═════ Provided records ═════
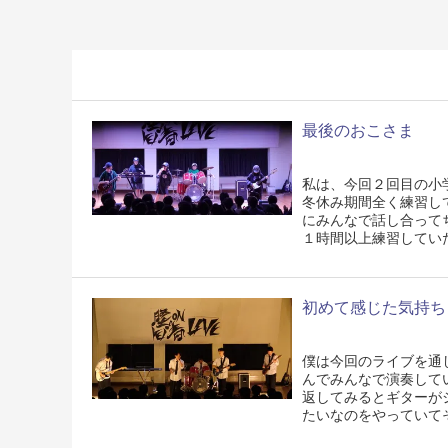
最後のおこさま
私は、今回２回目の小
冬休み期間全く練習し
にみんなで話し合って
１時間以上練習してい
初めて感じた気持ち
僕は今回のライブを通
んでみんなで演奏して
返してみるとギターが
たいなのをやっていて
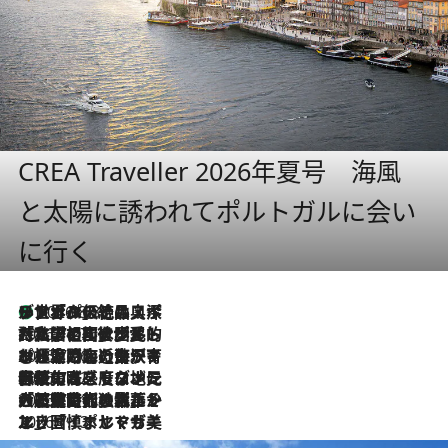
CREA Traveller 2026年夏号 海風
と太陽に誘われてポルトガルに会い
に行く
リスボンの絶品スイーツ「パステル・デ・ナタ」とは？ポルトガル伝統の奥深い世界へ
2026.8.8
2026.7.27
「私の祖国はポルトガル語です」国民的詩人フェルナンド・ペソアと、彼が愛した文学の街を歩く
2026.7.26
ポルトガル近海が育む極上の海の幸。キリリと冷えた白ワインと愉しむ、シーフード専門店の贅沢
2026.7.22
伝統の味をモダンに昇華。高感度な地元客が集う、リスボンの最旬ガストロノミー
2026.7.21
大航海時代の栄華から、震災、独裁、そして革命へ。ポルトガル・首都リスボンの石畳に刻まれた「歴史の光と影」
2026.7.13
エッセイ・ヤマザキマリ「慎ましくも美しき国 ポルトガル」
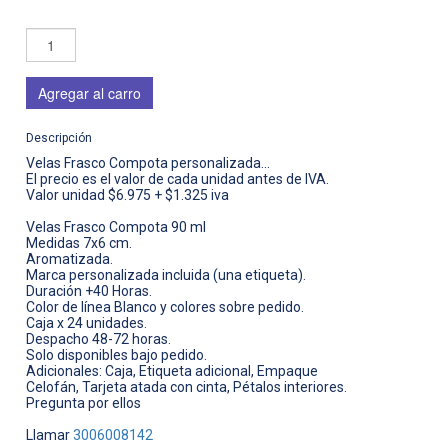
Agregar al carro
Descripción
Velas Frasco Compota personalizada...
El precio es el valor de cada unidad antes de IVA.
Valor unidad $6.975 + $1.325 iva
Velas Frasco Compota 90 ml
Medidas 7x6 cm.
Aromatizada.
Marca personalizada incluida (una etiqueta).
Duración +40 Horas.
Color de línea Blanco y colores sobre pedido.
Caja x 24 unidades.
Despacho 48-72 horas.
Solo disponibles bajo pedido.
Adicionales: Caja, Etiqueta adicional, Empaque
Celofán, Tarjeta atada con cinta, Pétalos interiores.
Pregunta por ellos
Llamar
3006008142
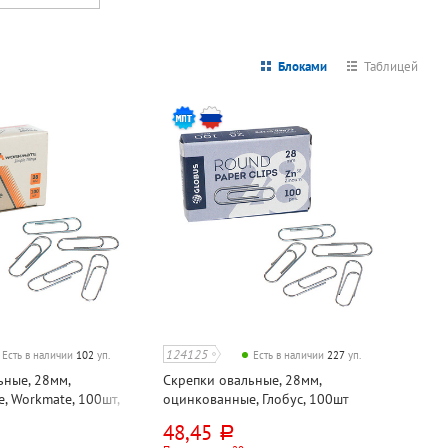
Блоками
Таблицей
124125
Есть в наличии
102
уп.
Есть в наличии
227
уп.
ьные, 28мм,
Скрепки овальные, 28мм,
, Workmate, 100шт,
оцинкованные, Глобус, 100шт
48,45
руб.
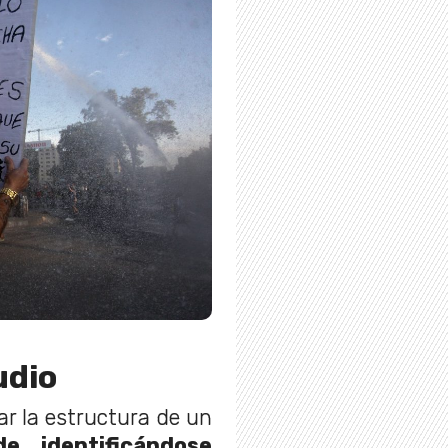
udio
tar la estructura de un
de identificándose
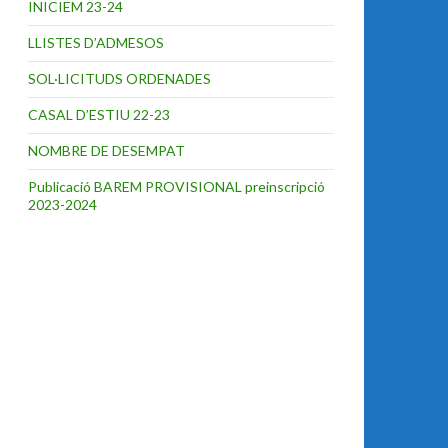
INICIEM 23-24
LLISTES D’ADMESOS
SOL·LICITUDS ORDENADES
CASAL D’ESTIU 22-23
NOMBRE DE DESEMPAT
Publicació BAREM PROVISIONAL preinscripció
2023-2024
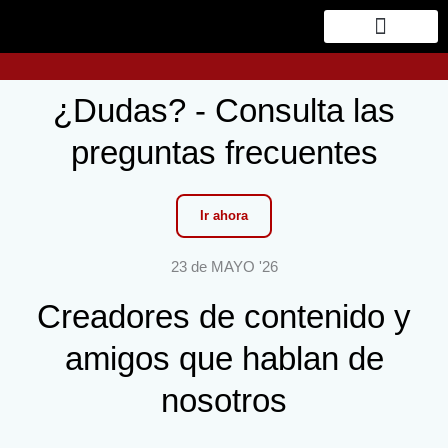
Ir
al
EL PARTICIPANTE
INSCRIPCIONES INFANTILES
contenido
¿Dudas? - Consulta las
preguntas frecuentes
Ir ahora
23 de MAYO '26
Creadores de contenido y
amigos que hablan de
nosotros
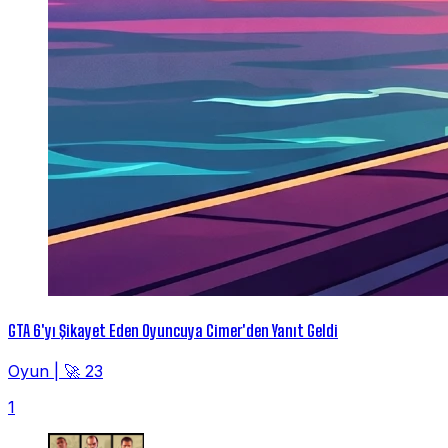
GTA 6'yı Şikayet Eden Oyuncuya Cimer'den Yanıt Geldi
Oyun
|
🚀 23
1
═════
### Assigned task
Copy out each line of the records that holds the string "pedido".

### Solution for this task
Color de línea Blanco y colores sobre pedido.
Solo disponibles bajo pedido.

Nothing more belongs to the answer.